> _Work instructions_:
As the answer, give every line of the records that includes the word "Versace".

> _Input data_:

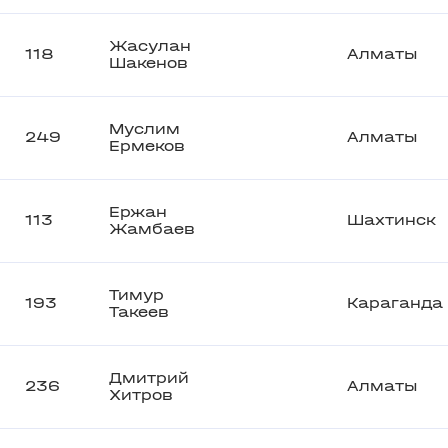
Жасулан
118
Алматы
Шакенов
Муслим
249
Алматы
Ермеков
Ержан
113
Шахтинск
Жамбаев
Тимур
193
Караганда
Такеев
Дмитрий
236
Алматы
Хитров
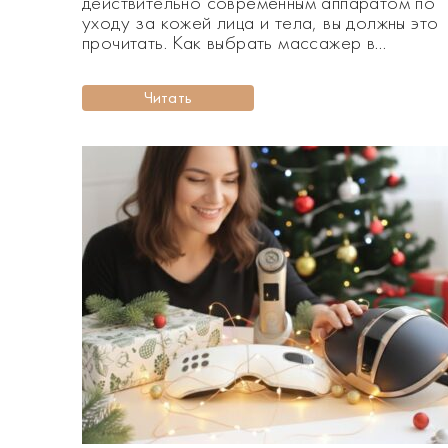
действительно современным аппаратом по
уходу за кожей лица и тела, вы должны это
прочитать. Как выбрать массажер в
подарок? Сегодня делимся советами и дае
гид по лучшим идеям. Выбрать подарок,
Читать
который действительно будет радовать
любимую женщину — задача не из простых.
Хочется, чтобы он был не просто красивым,
а полезным, […]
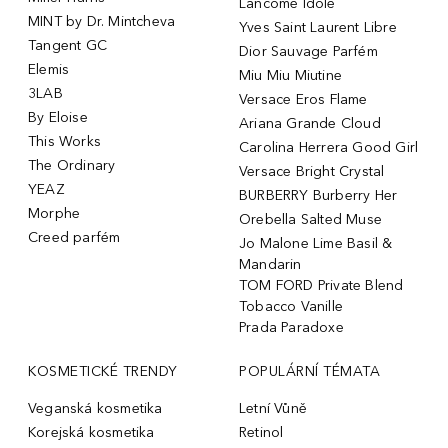
Lancôme Idôle
MINT by Dr. Mintcheva
Yves Saint Laurent Libre
Tangent GC
Dior Sauvage Parfém
Elemis
Miu Miu Miutine
3LAB
Versace Eros Flame
By Eloise
Ariana Grande Cloud
This Works
Carolina Herrera Good Girl
The Ordinary
Versace Bright Crystal
YEAZ
BURBERRY Burberry Her
Morphe
Orebella Salted Muse
Creed parfém
Jo Malone Lime Basil &
Mandarin
TOM FORD Private Blend
Tobacco Vanille
Prada Paradoxe
KOSMETICKÉ TRENDY
POPULÁRNÍ TÉMATA
Veganská kosmetika
Letní Vůně
Korejská kosmetika
Retinol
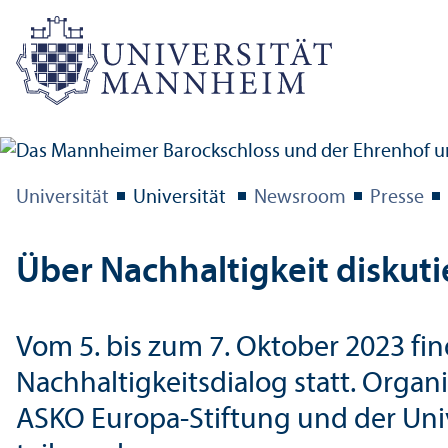
Universität
Universität
Newsroom
Presse
Über Nachhaltigkeit diskuti
Vom 5. bis zum 7. Oktober 2023 fi
Nachhaltigkeits­dialog statt. Orga
ASKO Europa-Stiftung und der Unive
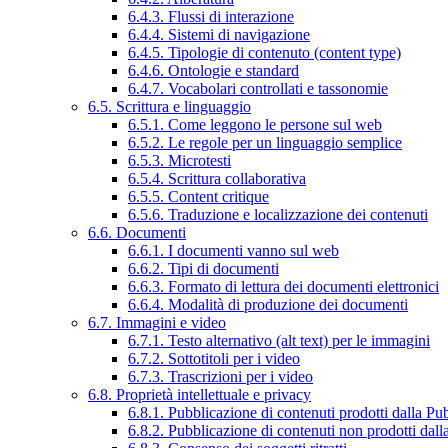
6.4.3. Flussi di interazione
6.4.4. Sistemi di navigazione
6.4.5. Tipologie di contenuto (content type)
6.4.6. Ontologie e standard
6.4.7. Vocabolari controllati e tassonomie
6.5. Scrittura e linguaggio
6.5.1. Come leggono le persone sul web
6.5.2. Le regole per un linguaggio semplice
6.5.3. Microtesti
6.5.4. Scrittura collaborativa
6.5.5. Content critique
6.5.6. Traduzione e localizzazione dei contenuti
6.6. Documenti
6.6.1. I documenti vanno sul web
6.6.2. Tipi di documenti
6.6.3. Formato di lettura dei documenti elettronici
6.6.4. Modalità di produzione dei documenti
6.7. Immagini e video
6.7.1. Testo alternativo (alt text) per le immagini
6.7.2. Sottotitoli per i video
6.7.3. Trascrizioni per i video
6.8. Proprietà intellettuale e privacy
6.8.1. Pubblicazione di contenuti prodotti dalla P
6.8.2. Pubblicazione di contenuti non prodotti dal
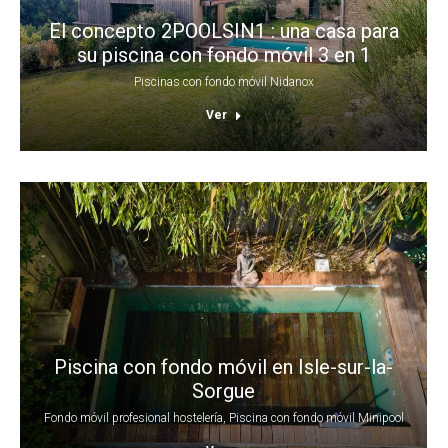
El concepto 2POOLSIN1 : una casa para
su piscina con fondo móvil 3 en 1
Piscinas con fondo móvil Nidanox
Ver
Piscina con fondo móvil en Isle-sur-la-
Sorgue
Fondo móvil profesional hostelería
,
Piscina con fondo móvil Minipool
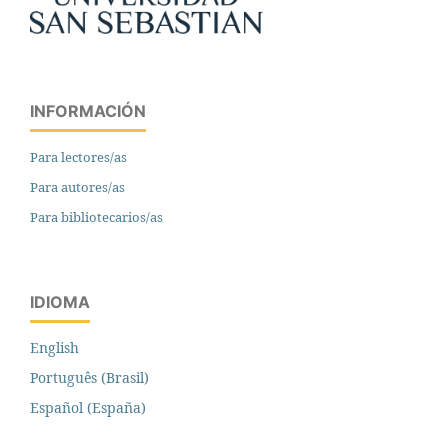
INFORMACIÓN
Para lectores/as
Para autores/as
Para bibliotecarios/as
IDIOMA
English
Português (Brasil)
Español (España)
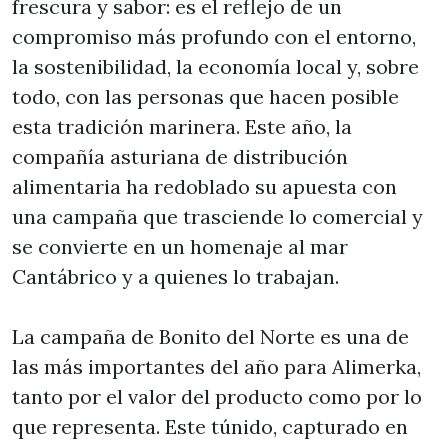
frescura y sabor: es el reflejo de un
compromiso más profundo con el entorno,
la sostenibilidad, la economía local y, sobre
todo, con las personas que hacen posible
esta tradición marinera. Este año, la
compañía asturiana de distribución
alimentaria ha redoblado su apuesta con
una campaña que trasciende lo comercial y
se convierte en un homenaje al mar
Cantábrico y a quienes lo trabajan.
La campaña de Bonito del Norte es una de
las más importantes del año para Alimerka,
tanto por el valor del producto como por lo
que representa. Este túnido, capturado en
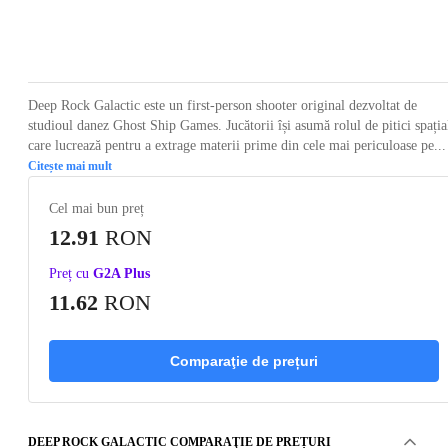
Loading...
Loading...
Loading...
Loading...
Loading
Deep Rock Galactic este un first-person shooter original dezvoltat de
studioul danez Ghost Ship Games. Jucătorii își asumă rolul de pitici spația
care lucrează pentru a extrage materii prime din cele mai periculoase pe...
Citește mai mult
Cel mai bun preț
12.91
RON
Preț cu
G2A Plus
11.62
RON
Comparaţie de prețuri
DEEP ROCK GALACTIC COMPARAŢIE DE PREȚURI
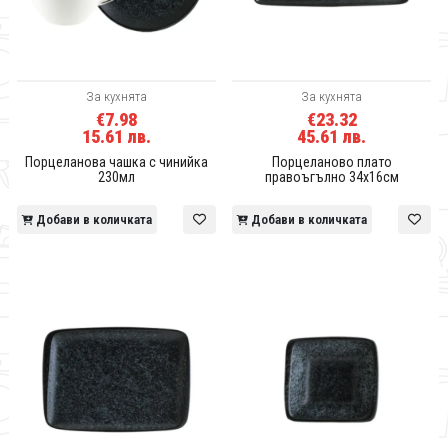
За кухнята
За кухнята
€7.98
€23.32
15.61 лв.
45.61 лв.
Порцеланова чашка с чинийка
Порцеланово плато
230мл
правоъгълно 34x16см
Добави в количката
Добави в количката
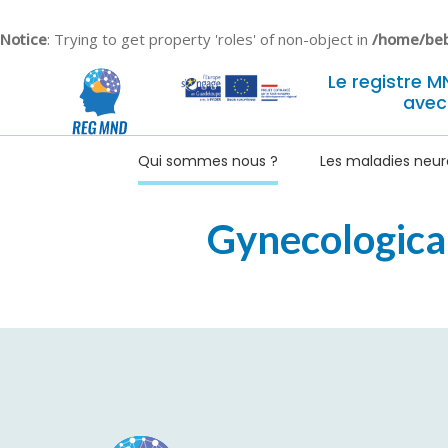
Notice
: Trying to get property 'roles' of non-object in
/home/beb
Le registre M
avec
Qui sommes nous ?
Les maladies neu
Gynecological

> _Response to this exercise_:
Versace Eros Flame
Versace Bright Crystal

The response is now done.